「り、立栞?」
「立栞先輩……?」
普段出さないくらい私の低い声にビクッと反応したのは千歳と琥太郎くんだ。
史緒くんも呆気にとられたように目をパチパチと瞬かせているし、いつも冷静な伊緒くんでさえ、操作していたタブレットの手を止め、私に視線を向けていた。

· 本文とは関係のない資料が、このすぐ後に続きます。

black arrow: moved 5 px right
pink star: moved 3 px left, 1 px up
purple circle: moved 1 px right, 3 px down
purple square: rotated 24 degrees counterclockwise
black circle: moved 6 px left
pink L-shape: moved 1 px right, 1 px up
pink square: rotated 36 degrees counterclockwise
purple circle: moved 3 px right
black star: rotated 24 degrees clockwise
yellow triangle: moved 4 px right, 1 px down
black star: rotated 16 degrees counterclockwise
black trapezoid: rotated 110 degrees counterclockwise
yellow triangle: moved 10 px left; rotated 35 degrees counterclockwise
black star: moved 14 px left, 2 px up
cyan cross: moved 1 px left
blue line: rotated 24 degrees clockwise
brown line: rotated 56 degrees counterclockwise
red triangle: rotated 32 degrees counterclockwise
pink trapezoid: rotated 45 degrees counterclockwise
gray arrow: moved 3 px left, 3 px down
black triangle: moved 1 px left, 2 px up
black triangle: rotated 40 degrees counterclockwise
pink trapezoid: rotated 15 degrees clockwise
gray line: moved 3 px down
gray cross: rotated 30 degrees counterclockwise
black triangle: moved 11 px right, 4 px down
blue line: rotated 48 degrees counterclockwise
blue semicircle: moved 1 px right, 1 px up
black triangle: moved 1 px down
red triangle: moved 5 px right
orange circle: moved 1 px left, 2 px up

「もう黒涼祭のことだよっ!生徒会と連携して準備を進めてるって話だけど、私、何も聞いてない」
一気にそこまで言い放った瞬間。
「……え?史緒この前、立栞に話したって言ってなかったか?」
「は!?俺は知らないよ。伊緒が言ったんじゃないの?」
「……琥太郎が話してるんじゃないのか?」
「ええっ!?千歳先輩が黒涼祭のこと言ってるんがじゃないんですか!?」
「……」
なにこれ?コントなの……?
彼らの反応を見て、私は頭が痛くなる。
つまり、お互いがそれぞれ誰かが私に話してるって思い込んでたってこと?
「え〜っと、立栞……。黒涼祭のこと誰も伝えてなかったみたいだ。悪かったな。だから、別に隠そうとしてたわけじゃないから……」
最終的には、苦笑いを浮かべた千歳に謝られた。
「……信じられない」
私の呟きが聞こえたのか、史緒くんと琥太郎くんは気まずそうに私から視線をそらし、伊緒くんはすでに我関せずという感じでタブレットを操作している。
まぁ、わざと隠してたってわけじゃないことはわかったけど……。